The process of working on a portrait commission like this is a complex one. It starts with a discussion between me and the family commissioning the painting about their wishes for the portrait, perhaps certain ideas they have formed, wether life sittings are possible or we need to make an appointment for a photo-session. On this meeting we also discuss size and price.
Next meeting with Redmaynes was a photo-session at their home. It was a glorious August day, and the garden looked splendid. So, after a couple of pencil sketches indoors, we went out to see what we could see. Girls were showing me around and I was taking photos on my little digital camera.
For my purpose, I need not a sophisticated tool, but a fast and light one. The quality of the images is not an issue. All I need is to capture the essence of a person, preferably in motion and unaware. Especially with children, I am most interested in expressing the untainted freshness of a child, the sincere joy of living. That’s why I prefer to take photographs outdoors, while they play, so that I can catch them when not posing for the camera.
Catherine and Rebecca, at the time when the photographs were taken, were exactly the age when they could still easily loose themselves in a game and not be self-conscious in front of a stranger (me). Being on their own turf, of course, helped. And the wonderful weather too!
Having spent a couple of hours with the girls, and taken around 400 photographs, I left to process the material. This is the next stage.
I spend time working with the photos: looking for the most characteristic and engaging expressions of each person, thinking of a composition to make it a believable narrative, looking for the best setting for the story. I made a couple of composition mock-ups and emailed them to Redmaynes to mull over and give me their feedback.
At this stage, I want the commissioners to tell me if I am on the right path. Also, as I work with the photos, the images I get are only glimpses. Quite different to life sittings where the sitter and I spend some hours in conversation – more time to get to know my subject.
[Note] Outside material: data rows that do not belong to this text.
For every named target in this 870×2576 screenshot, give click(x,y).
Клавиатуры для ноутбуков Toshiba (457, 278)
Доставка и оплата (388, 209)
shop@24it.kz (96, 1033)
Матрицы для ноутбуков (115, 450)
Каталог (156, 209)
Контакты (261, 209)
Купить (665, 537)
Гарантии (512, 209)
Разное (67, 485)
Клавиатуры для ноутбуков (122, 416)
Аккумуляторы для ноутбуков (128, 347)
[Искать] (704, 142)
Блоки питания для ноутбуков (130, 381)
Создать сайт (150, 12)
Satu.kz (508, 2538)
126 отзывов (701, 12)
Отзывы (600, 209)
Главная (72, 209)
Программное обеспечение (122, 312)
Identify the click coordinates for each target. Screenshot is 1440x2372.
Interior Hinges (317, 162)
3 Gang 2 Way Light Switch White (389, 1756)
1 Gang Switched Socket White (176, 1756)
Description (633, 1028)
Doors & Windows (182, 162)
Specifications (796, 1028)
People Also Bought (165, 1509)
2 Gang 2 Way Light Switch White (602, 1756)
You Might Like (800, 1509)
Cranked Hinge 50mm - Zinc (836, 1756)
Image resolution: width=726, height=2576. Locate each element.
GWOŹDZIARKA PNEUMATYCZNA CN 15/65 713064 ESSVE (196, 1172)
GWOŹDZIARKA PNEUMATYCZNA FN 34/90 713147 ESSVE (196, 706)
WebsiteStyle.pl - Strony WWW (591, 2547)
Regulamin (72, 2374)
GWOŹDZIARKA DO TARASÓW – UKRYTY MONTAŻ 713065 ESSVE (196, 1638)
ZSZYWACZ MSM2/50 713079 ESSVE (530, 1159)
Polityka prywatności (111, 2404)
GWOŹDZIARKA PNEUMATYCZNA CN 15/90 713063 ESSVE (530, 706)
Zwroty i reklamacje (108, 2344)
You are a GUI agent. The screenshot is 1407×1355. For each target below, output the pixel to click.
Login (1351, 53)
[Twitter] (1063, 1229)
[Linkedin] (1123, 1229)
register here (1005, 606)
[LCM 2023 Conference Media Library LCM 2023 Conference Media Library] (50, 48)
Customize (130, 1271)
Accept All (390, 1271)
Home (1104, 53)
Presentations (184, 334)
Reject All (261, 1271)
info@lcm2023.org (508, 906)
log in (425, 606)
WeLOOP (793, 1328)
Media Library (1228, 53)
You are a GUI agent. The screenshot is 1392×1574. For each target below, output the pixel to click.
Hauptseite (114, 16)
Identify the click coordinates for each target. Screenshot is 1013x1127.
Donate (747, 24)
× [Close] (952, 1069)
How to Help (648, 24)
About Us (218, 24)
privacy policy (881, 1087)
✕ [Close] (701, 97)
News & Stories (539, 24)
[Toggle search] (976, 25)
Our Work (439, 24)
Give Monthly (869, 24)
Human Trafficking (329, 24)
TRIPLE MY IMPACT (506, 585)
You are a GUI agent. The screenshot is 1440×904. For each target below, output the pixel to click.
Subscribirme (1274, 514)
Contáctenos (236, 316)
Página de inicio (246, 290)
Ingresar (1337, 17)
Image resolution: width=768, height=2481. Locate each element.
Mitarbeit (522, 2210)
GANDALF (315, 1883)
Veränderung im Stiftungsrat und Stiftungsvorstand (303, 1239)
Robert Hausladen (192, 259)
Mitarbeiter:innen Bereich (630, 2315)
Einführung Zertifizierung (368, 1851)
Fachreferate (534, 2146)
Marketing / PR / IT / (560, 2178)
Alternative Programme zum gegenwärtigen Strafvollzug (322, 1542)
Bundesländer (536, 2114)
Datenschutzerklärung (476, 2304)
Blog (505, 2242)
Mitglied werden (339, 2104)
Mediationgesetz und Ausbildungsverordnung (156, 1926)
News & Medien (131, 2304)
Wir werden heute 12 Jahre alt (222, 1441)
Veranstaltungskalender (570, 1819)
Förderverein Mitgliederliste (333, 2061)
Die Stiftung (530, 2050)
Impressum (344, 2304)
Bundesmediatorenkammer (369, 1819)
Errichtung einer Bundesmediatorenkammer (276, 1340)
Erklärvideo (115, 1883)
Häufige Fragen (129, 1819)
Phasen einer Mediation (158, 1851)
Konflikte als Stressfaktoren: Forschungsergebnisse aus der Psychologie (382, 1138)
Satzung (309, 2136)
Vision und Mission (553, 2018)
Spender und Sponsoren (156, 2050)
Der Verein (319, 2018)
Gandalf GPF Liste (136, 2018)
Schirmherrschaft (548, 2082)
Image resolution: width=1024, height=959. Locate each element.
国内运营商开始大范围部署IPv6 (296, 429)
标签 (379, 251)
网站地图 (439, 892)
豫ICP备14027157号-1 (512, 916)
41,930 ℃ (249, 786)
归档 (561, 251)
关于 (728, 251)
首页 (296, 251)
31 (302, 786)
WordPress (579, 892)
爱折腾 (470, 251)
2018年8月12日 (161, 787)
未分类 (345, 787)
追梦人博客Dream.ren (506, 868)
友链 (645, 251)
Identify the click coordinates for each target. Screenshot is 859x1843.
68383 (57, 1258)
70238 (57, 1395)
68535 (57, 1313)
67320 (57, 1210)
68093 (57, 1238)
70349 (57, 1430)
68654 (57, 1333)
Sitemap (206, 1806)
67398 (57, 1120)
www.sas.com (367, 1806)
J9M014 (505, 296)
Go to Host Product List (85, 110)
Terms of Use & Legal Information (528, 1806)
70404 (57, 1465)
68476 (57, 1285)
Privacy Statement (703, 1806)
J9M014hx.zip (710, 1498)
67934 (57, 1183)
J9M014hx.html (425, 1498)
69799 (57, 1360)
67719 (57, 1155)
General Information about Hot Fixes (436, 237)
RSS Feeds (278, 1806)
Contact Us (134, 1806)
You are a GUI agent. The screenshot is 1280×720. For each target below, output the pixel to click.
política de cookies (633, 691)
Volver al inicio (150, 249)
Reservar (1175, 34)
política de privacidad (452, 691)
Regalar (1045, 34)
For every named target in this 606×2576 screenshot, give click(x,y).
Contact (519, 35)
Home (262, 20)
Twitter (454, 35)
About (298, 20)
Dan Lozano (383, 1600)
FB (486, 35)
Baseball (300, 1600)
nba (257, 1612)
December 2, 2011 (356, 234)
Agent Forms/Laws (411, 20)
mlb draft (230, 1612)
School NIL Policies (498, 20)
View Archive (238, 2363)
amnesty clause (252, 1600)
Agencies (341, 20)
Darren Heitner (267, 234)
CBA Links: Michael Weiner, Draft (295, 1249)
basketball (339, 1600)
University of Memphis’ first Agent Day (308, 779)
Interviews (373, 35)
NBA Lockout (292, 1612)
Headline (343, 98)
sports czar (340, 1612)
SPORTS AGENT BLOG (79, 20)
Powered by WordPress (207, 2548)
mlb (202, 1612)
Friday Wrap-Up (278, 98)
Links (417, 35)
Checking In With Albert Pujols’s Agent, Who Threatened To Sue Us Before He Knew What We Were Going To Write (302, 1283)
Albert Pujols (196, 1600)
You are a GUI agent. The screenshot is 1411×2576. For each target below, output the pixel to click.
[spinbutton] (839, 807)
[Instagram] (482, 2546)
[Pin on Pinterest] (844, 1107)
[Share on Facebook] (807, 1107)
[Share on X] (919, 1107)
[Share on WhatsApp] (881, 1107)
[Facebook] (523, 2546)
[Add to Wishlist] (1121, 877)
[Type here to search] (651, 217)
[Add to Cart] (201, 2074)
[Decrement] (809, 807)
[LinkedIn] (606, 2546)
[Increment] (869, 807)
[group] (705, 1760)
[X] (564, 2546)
So, with photos, I need the sitters to tell me which images capture them in the most true way (or rather the way they like the most :-)).
After a short exchange of emails, we settled on a compositions, size and final price of the portrait, and I could make a start on it.
A portrait of this size and detail takes me at the least 3 months to paint, if there are no other concurrent obligations.
The day came when the Redmaynes came to see the finished portrait and it was a success! They commissioned the frame as weel, which made the size of the painting even bigger. Fortunately that was alright, as they decided to move house to accomodate the painting.